What the task requires
Type the listing below out again exactly. No images.

The data
+---+

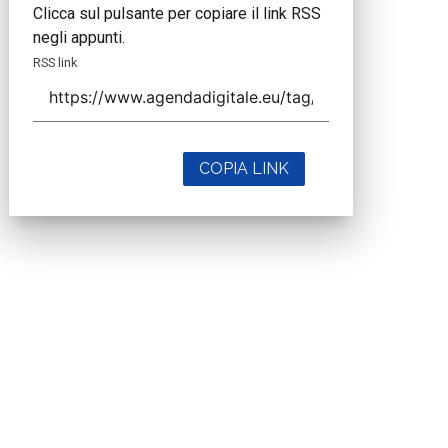
Clicca sul pulsante per copiare il link RSS
negli appunti.
RSS link
COPIA LINK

+---+

Answer section
Clicca sul pulsante per copiare il link RSS
negli appunti.
RSS link
COPIA LINK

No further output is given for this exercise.